• What the exercise asks
Among the entries below, how many lines contain the string "anni"? Reply with that number alone.

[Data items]
"""
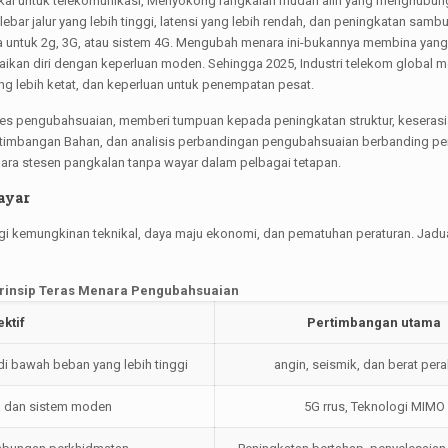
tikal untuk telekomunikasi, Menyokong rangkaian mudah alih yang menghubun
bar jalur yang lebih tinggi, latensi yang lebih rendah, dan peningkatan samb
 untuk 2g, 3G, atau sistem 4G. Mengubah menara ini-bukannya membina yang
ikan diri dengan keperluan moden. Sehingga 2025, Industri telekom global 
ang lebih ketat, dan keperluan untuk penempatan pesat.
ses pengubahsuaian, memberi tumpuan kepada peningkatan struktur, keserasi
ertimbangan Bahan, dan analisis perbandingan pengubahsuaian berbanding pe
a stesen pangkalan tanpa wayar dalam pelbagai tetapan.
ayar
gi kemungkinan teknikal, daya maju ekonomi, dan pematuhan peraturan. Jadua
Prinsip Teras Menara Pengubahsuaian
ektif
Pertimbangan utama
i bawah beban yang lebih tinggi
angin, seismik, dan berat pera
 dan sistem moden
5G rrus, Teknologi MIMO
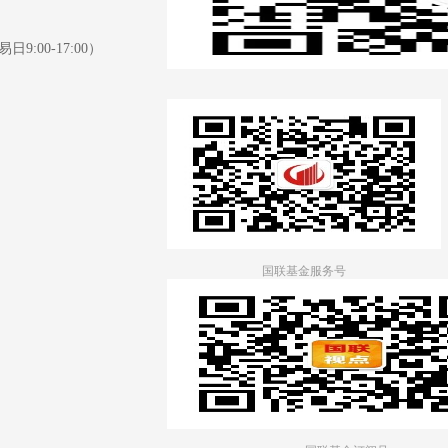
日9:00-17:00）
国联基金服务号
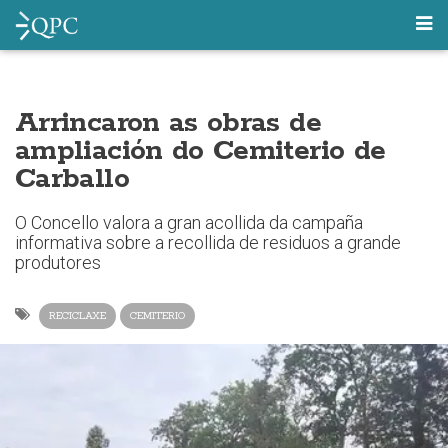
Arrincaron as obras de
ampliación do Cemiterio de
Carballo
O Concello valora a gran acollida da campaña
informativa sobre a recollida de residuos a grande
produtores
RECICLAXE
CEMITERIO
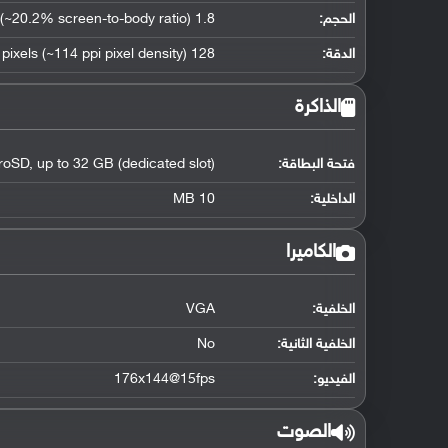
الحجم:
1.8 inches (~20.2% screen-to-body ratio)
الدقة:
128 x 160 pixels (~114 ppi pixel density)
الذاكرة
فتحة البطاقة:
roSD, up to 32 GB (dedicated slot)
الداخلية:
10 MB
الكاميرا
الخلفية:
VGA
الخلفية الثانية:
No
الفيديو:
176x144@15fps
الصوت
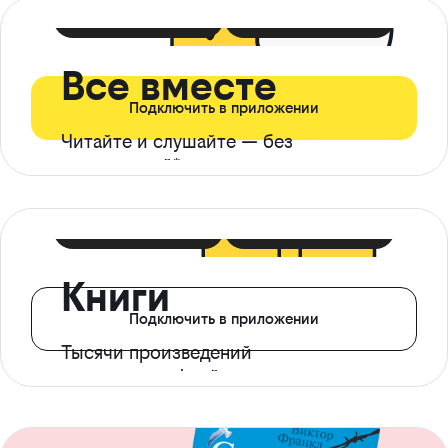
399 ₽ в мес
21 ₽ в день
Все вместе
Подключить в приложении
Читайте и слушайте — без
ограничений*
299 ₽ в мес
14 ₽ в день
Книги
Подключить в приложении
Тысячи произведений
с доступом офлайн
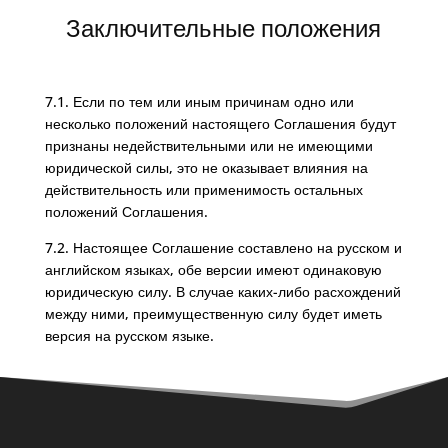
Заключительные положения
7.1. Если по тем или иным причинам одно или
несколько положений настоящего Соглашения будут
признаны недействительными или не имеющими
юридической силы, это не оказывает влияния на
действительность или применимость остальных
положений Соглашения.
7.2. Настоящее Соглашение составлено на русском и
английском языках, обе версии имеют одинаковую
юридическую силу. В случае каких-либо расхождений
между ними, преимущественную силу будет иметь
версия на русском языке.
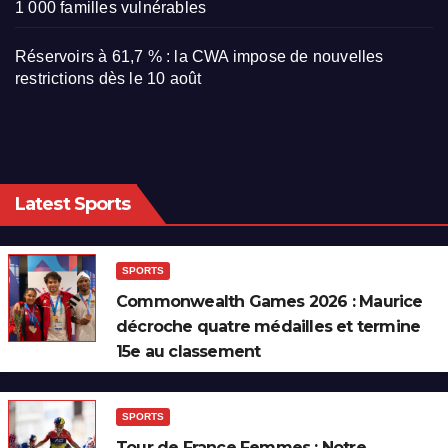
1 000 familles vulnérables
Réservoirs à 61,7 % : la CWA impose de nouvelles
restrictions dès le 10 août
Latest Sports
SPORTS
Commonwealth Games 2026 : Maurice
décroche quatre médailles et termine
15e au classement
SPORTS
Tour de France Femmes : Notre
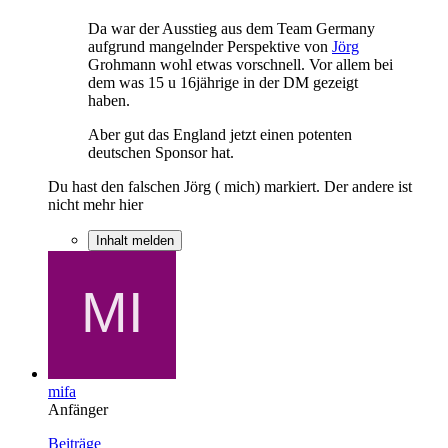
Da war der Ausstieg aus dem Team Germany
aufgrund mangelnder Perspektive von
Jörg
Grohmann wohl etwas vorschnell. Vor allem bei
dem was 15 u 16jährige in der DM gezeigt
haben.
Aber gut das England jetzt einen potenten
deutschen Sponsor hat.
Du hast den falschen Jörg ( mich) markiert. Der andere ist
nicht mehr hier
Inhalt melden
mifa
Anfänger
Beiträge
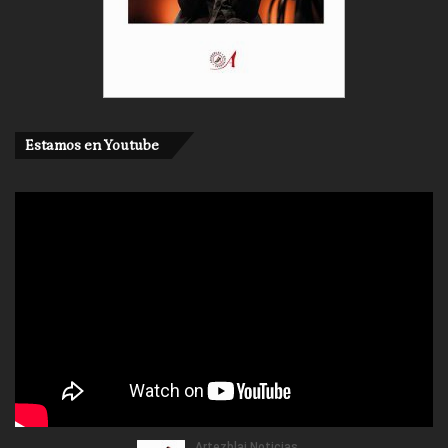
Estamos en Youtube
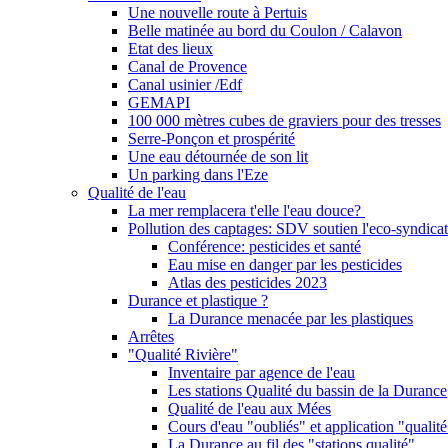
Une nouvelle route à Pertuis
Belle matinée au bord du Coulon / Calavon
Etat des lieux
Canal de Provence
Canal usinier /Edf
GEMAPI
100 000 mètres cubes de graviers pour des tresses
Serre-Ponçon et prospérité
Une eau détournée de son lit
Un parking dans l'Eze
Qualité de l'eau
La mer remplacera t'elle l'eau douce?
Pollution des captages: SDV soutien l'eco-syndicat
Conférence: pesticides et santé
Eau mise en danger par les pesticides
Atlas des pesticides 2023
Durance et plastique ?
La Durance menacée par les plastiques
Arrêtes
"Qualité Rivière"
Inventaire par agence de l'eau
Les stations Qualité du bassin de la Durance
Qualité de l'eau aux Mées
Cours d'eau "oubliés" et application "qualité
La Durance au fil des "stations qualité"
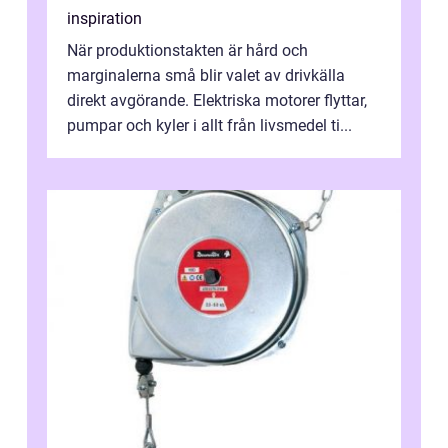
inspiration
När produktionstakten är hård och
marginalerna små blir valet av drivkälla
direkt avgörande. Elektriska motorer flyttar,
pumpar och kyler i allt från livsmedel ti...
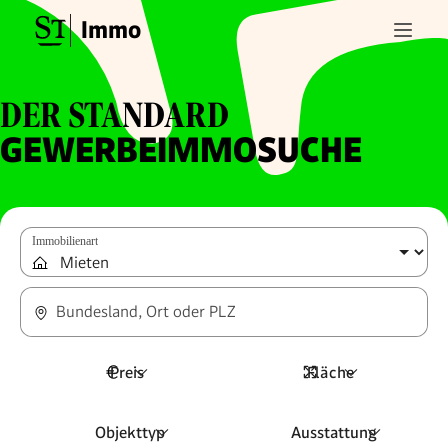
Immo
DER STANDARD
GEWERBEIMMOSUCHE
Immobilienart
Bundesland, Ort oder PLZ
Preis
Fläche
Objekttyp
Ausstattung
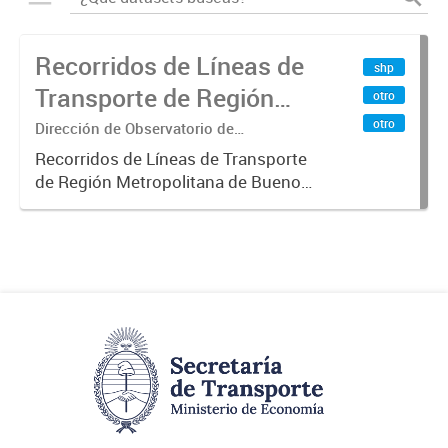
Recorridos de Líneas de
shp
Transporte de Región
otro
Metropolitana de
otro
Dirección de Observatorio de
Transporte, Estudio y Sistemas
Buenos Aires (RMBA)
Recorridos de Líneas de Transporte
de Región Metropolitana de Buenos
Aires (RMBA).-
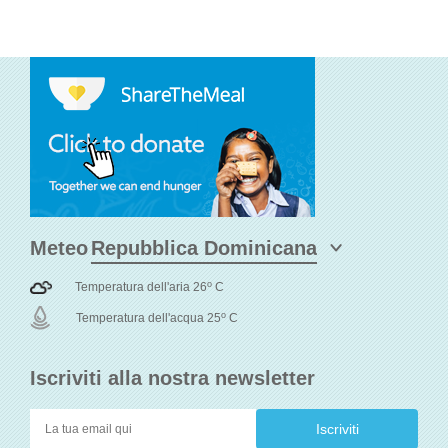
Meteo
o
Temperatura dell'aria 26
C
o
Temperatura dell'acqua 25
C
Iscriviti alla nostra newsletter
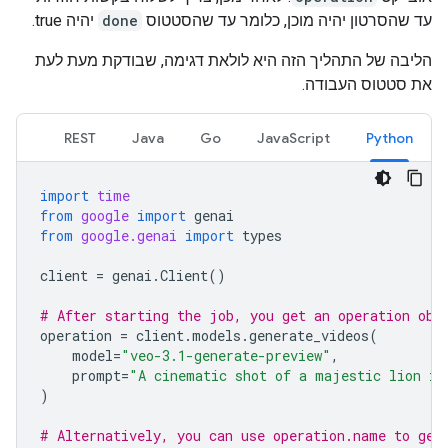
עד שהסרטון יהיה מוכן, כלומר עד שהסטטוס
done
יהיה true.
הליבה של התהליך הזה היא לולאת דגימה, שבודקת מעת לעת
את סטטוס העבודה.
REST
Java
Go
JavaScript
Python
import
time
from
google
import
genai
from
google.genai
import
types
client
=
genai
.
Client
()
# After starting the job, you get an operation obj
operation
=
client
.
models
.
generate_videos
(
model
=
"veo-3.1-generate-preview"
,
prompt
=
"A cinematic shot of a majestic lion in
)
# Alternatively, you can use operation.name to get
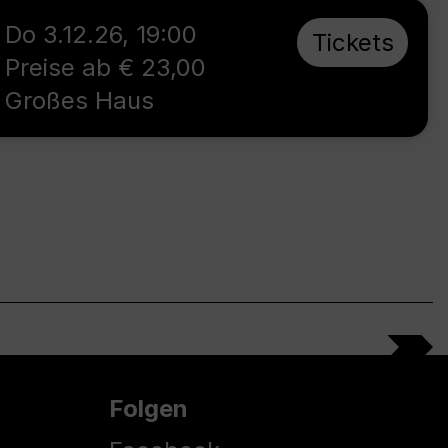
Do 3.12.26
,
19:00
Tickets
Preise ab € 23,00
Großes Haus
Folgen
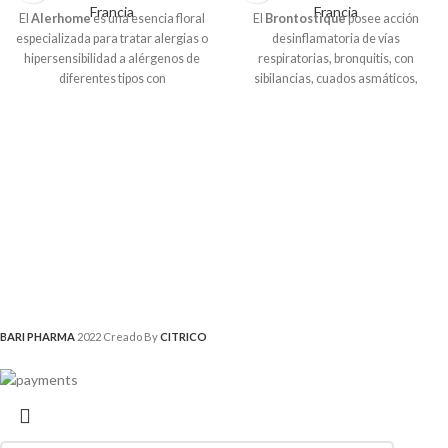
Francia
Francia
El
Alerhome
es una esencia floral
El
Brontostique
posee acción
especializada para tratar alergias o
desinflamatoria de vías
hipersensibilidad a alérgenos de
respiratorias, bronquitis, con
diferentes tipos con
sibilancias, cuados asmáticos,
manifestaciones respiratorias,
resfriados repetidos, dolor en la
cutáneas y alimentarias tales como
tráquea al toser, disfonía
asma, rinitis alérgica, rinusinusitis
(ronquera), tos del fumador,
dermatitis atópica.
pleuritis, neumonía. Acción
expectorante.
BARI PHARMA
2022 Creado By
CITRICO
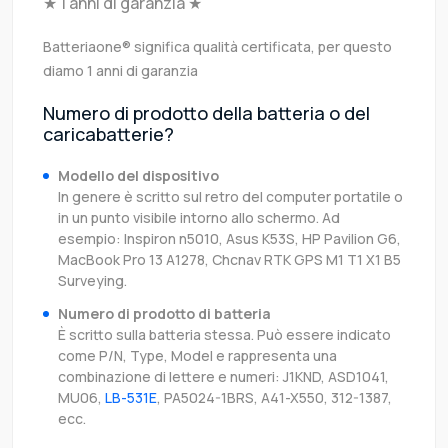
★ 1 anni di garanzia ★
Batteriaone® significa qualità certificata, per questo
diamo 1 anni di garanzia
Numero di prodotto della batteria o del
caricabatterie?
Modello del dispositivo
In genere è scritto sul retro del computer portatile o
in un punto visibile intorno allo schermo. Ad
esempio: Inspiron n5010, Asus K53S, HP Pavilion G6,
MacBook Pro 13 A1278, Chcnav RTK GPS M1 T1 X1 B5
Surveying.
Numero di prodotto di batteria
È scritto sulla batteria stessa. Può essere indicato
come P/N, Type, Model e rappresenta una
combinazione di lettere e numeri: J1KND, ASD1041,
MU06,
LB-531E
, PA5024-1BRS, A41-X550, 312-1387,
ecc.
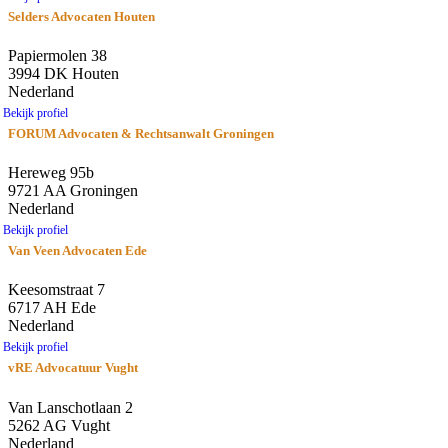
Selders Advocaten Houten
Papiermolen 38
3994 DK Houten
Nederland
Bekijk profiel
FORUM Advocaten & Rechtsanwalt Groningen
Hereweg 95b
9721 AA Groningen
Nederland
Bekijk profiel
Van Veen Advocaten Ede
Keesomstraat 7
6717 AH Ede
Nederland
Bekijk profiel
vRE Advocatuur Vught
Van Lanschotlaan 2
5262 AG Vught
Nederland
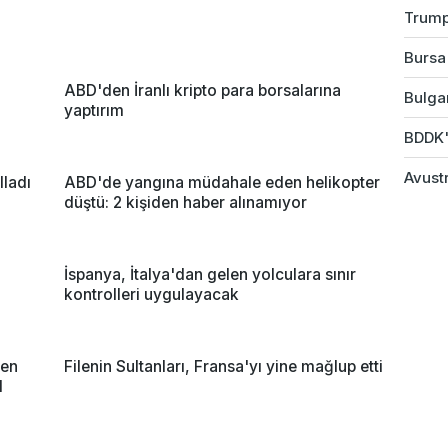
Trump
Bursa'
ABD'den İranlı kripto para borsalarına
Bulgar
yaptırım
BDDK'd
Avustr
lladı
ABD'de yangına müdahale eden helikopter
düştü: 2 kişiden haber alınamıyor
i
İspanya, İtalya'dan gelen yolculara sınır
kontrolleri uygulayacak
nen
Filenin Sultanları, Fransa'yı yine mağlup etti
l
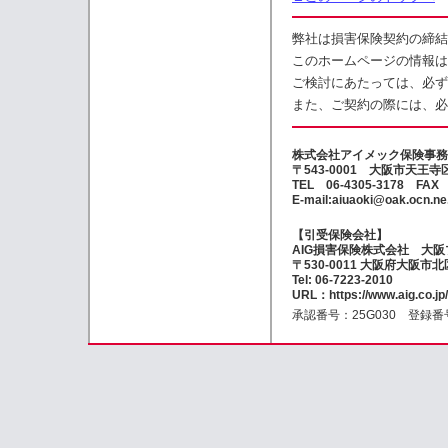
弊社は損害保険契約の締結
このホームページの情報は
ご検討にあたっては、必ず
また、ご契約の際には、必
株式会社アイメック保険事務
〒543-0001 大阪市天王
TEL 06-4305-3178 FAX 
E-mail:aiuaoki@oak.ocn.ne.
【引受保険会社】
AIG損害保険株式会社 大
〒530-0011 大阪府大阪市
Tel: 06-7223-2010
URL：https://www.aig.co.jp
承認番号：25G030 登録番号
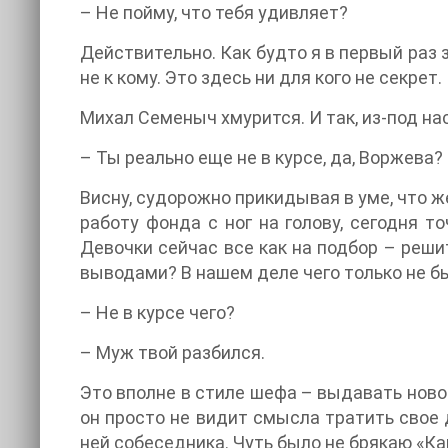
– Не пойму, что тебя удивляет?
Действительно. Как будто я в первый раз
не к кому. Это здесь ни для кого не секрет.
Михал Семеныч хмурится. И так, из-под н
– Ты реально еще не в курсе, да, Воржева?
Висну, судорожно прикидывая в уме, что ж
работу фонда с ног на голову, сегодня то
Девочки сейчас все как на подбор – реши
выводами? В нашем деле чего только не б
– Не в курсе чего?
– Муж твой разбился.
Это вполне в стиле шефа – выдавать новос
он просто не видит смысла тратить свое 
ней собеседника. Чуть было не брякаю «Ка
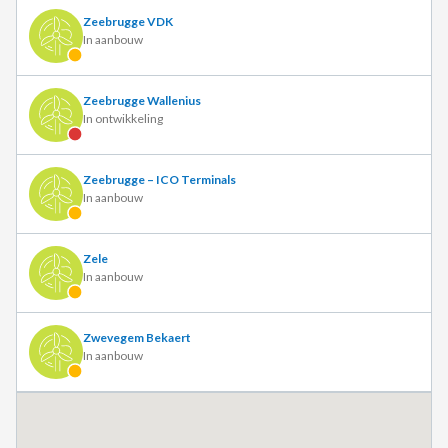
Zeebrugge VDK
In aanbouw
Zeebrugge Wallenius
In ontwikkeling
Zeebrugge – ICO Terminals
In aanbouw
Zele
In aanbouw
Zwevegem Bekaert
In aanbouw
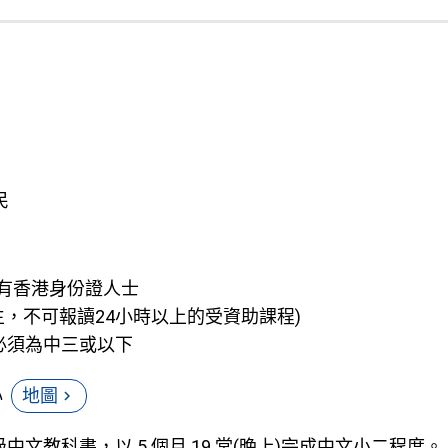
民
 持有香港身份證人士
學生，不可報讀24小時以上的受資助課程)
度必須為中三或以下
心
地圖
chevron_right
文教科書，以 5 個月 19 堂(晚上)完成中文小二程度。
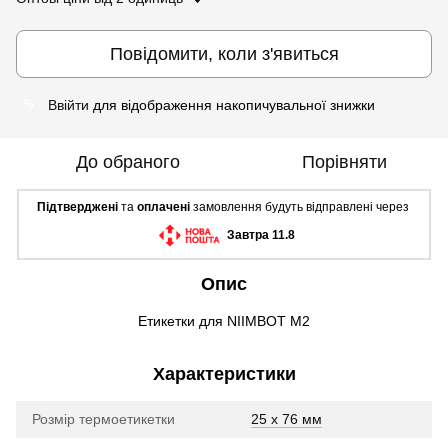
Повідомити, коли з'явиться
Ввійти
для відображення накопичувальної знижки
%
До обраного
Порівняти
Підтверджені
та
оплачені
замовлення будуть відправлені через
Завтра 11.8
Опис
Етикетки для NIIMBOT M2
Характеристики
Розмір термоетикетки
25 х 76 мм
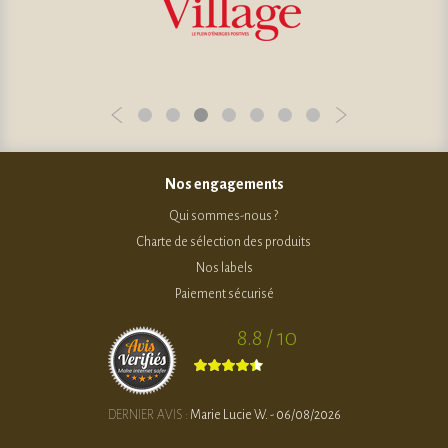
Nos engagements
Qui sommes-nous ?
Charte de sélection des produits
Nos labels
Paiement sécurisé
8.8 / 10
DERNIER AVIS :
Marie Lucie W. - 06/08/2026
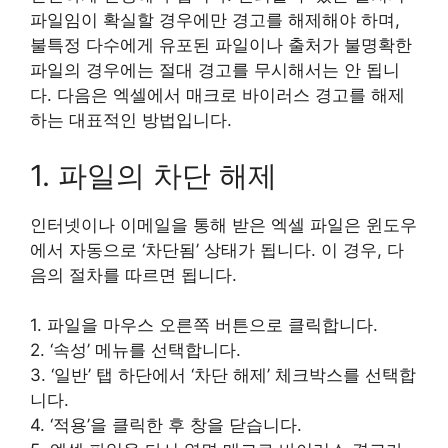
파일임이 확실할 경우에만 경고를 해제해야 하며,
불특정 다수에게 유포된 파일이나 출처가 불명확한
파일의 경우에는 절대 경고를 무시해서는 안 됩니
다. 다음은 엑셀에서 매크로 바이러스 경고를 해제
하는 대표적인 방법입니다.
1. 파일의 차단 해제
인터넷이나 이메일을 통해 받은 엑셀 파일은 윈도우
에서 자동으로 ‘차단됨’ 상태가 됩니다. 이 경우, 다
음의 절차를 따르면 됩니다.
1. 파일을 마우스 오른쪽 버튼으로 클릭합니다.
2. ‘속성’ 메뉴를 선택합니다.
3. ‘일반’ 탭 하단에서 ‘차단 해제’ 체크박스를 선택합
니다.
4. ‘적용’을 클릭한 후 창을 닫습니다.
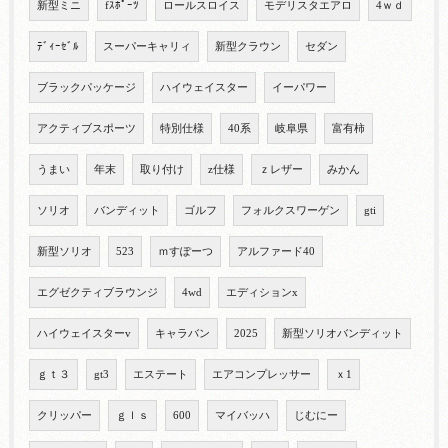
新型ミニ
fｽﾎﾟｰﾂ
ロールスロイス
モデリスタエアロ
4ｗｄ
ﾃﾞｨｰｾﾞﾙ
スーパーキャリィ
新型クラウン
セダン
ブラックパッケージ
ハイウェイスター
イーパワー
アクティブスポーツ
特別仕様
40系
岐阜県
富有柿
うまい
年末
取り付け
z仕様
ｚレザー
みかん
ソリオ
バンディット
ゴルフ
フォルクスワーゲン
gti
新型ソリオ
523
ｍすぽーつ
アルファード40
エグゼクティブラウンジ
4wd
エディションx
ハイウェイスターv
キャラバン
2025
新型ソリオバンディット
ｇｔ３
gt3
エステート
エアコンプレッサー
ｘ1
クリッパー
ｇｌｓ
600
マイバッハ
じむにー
"""
• Solution for this exercise
2